Time-Invariance Coefficients Tests with the Adaptive Multi-Factor Model
This addresses the problem of model consistency in financial asset pricing for researchers and practitioners, though it appears incremental by comparing to an existing benchmark.
The paper tests the time-invariance of beta coefficients in the Adaptive Multi-Factor (AMF) model, showing that for nearly all time periods under 6 years, the AMF model's coefficients are time-invariant while the Fama-French 5-factor model's are not, making AMF more consistent with realized asset returns.

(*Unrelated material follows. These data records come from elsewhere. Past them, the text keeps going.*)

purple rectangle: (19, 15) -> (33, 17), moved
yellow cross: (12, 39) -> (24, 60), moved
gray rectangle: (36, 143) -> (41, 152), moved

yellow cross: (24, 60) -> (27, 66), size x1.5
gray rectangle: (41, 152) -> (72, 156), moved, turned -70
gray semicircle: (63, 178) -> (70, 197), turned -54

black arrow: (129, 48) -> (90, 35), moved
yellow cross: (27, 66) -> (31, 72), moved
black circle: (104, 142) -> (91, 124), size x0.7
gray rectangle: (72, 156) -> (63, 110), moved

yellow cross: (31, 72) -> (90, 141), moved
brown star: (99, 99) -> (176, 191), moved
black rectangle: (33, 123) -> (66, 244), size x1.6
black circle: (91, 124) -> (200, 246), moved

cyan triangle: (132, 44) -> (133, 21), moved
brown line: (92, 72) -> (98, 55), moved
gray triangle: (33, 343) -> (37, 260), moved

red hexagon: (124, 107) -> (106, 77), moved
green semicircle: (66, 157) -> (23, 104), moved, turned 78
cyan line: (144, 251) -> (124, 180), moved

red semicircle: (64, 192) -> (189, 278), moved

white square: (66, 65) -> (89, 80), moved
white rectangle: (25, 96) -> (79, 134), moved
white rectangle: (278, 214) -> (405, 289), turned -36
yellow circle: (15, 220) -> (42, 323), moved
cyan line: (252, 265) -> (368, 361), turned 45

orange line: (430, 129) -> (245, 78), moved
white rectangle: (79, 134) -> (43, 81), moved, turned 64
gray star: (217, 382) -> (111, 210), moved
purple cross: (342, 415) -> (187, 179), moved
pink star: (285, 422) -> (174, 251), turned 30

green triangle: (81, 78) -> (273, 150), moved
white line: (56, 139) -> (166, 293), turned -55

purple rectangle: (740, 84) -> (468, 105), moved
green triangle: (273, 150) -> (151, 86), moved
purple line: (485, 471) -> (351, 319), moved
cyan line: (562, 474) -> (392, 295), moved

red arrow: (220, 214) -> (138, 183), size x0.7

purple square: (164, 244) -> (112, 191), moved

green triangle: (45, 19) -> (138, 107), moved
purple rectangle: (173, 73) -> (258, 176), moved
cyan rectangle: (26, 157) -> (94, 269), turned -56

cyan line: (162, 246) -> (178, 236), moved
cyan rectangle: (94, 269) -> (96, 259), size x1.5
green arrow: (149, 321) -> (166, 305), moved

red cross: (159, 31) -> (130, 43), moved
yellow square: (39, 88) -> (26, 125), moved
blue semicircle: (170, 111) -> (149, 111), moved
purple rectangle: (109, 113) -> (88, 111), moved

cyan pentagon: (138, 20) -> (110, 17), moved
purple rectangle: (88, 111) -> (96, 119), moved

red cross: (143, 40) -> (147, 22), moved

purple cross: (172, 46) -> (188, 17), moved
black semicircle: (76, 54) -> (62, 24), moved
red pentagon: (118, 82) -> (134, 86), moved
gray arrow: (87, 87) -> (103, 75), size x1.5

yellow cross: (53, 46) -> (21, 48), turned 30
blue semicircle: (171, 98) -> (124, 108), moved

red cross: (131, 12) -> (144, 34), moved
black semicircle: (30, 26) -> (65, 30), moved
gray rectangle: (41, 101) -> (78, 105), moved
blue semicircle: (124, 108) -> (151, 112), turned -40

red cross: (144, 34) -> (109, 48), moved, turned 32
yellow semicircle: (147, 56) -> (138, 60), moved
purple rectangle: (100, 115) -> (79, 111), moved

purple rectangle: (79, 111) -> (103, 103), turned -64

The purpose of this paper is to test the time-invariance of the beta coefficients estimated by the Adaptive Multi-Factor (AMF) model. The AMF model is implied by the generalized arbitrage pricing theory (GAPT), which implies constant beta coefficients. The AMF model utilizes a Groupwise Interpretable Basis Selection (GIBS) algorithm to identify the relevant factors from among all traded ETFs. We compare the AMF model with the Fama-French 5-factor (FF5) model. We show that for nearly all time periods with length less than 6 years, the beta coefficients are time-invariant for the AMF model, but not for the FF5 model. This implies that the AMF model with a rolling window (such as 5 years) is more consistent with realized asset returns than is the FF5 model.